**Provided information**.

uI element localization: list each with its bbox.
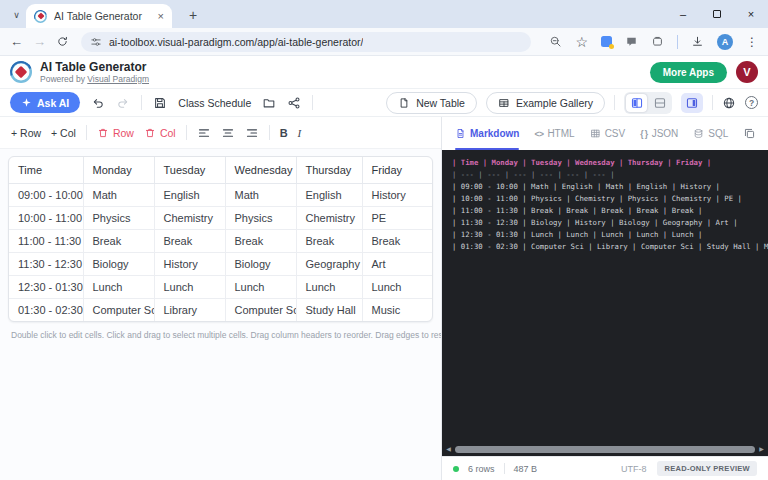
add-row-button[interactable]: + Row (11, 127, 41, 139)
extension-icon[interactable] (601, 36, 612, 47)
table-cell[interactable]: English (296, 183, 362, 206)
table-cell[interactable]: Library (154, 298, 225, 321)
undo-icon[interactable] (91, 96, 105, 110)
table-cell[interactable]: Chemistry (296, 206, 362, 229)
delete-column-button[interactable]: Col (144, 127, 176, 139)
table-cell[interactable]: Lunch (362, 275, 433, 298)
table-cell[interactable]: PE (362, 206, 433, 229)
language-globe-icon[interactable] (722, 96, 736, 110)
split-vertical-button[interactable] (626, 94, 647, 112)
table-cell[interactable]: Break (362, 229, 433, 252)
site-info-icon[interactable] (90, 36, 102, 48)
table-cell[interactable]: 10:00 - 11:00 (9, 206, 83, 229)
ask-ai-button[interactable]: Ask AI (10, 92, 80, 113)
open-folder-icon[interactable] (262, 96, 276, 110)
help-icon[interactable]: ? (745, 96, 758, 109)
forward-icon[interactable]: → (33, 35, 46, 48)
add-column-button[interactable]: + Col (51, 127, 76, 139)
table-cell[interactable]: 11:00 - 11:30 (9, 229, 83, 252)
zoom-out-icon[interactable] (549, 35, 562, 48)
column-header-monday[interactable]: Monday (83, 157, 154, 183)
browser-menu-icon[interactable]: ⋮ (746, 35, 758, 49)
tab-search-button[interactable]: ∨ (9, 7, 24, 22)
table-cell[interactable]: 12:30 - 01:30 (9, 275, 83, 298)
table-cell[interactable]: Study Hall (296, 298, 362, 321)
table-cell[interactable]: English (154, 183, 225, 206)
table-cell[interactable]: Break (83, 229, 154, 252)
new-tab-button[interactable]: + (183, 5, 203, 25)
column-header-thursday[interactable]: Thursday (296, 157, 362, 183)
column-header-wednesday[interactable]: Wednesday (225, 157, 296, 183)
more-apps-button[interactable]: More Apps (650, 62, 727, 83)
trash-icon (97, 127, 109, 139)
share-icon[interactable] (287, 96, 301, 110)
preview-tab-json[interactable]: { }JSON (640, 117, 678, 150)
profile-avatar[interactable]: A (717, 34, 733, 50)
align-right-icon[interactable] (245, 126, 259, 140)
table-cell[interactable]: Music (362, 298, 433, 321)
table-cell[interactable]: History (362, 183, 433, 206)
table-cell[interactable]: Break (154, 229, 225, 252)
table-cell[interactable]: 09:00 - 10:00 (9, 183, 83, 206)
comment-icon[interactable] (625, 35, 638, 48)
browser-tab[interactable]: AI Table Generator × (26, 4, 172, 28)
table-cell[interactable]: Chemistry (154, 206, 225, 229)
delete-row-label: Row (113, 127, 134, 139)
table-cell[interactable]: Lunch (154, 275, 225, 298)
align-center-icon[interactable] (221, 126, 235, 140)
window-maximize-button[interactable] (710, 8, 724, 20)
table-cell[interactable]: Computer Sci (225, 298, 296, 321)
table-cell[interactable]: Physics (83, 206, 154, 229)
save-icon[interactable] (153, 96, 167, 110)
extensions-icon[interactable] (651, 35, 664, 48)
table-cell[interactable]: 01:30 - 02:30 (9, 298, 83, 321)
table-cell[interactable]: Computer Sci (83, 298, 154, 321)
align-left-icon[interactable] (197, 126, 211, 140)
table-cell[interactable]: Biology (225, 252, 296, 275)
tab-close-icon[interactable]: × (158, 10, 164, 22)
scroll-left-icon[interactable]: ◀ (444, 444, 453, 454)
preview-tab-html[interactable]: <>HTML (534, 117, 574, 150)
scroll-right-icon[interactable]: ▶ (757, 444, 766, 454)
column-header-tuesday[interactable]: Tuesday (154, 157, 225, 183)
table-cell[interactable]: Lunch (296, 275, 362, 298)
example-gallery-button[interactable]: Example Gallery (486, 92, 605, 114)
table-cell[interactable]: Geography (296, 252, 362, 275)
table-cell[interactable]: Math (83, 183, 154, 206)
document-name[interactable]: Class Schedule (178, 97, 251, 109)
table-cell[interactable]: Math (225, 183, 296, 206)
table-cell[interactable]: Break (225, 229, 296, 252)
side-panel-toggle[interactable] (681, 93, 703, 113)
visual-paradigm-link[interactable]: Visual Paradigm (87, 74, 149, 84)
table-cell[interactable]: Biology (83, 252, 154, 275)
redo-icon[interactable] (116, 96, 130, 110)
new-table-button[interactable]: New Table (386, 92, 477, 114)
window-close-button[interactable]: × (744, 8, 758, 20)
preview-tab-sql[interactable]: SQL (693, 117, 728, 150)
table-cell[interactable]: History (154, 252, 225, 275)
table-cell[interactable]: Art (362, 252, 433, 275)
preview-tab-markdown[interactable]: Markdown (455, 117, 519, 150)
bookmark-star-icon[interactable]: ☆ (575, 35, 588, 49)
reload-icon[interactable] (56, 35, 69, 48)
split-horizontal-button[interactable] (649, 94, 670, 112)
table-cell[interactable]: Lunch (225, 275, 296, 298)
copy-icon[interactable] (743, 127, 756, 140)
bold-button[interactable]: B (280, 127, 288, 139)
column-header-friday[interactable]: Friday (362, 157, 433, 183)
table-cell[interactable]: Lunch (83, 275, 154, 298)
window-minimize-button[interactable]: – (676, 8, 690, 20)
scrollbar-thumb[interactable] (455, 446, 755, 453)
delete-row-button[interactable]: Row (97, 127, 134, 139)
back-icon[interactable]: ← (10, 35, 23, 48)
table-cell[interactable]: Physics (225, 206, 296, 229)
address-bar[interactable]: ai-toolbox.visual-paradigm.com/app/ai-ta… (81, 32, 531, 52)
preview-tab-csv[interactable]: CSV (590, 117, 626, 150)
italic-button[interactable]: I (298, 127, 302, 139)
horizontal-scrollbar[interactable]: ◀ ▶ (444, 444, 766, 454)
column-header-time[interactable]: Time (9, 157, 83, 183)
table-cell[interactable]: Break (296, 229, 362, 252)
user-avatar[interactable]: V (736, 61, 758, 83)
download-icon[interactable] (691, 35, 704, 48)
table-cell[interactable]: 11:30 - 12:30 (9, 252, 83, 275)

**Exercise goal**. Whenever a line of the data contains "English", it counts; state how many such lines there are, with nothing added.

**Solution for this problem**. 2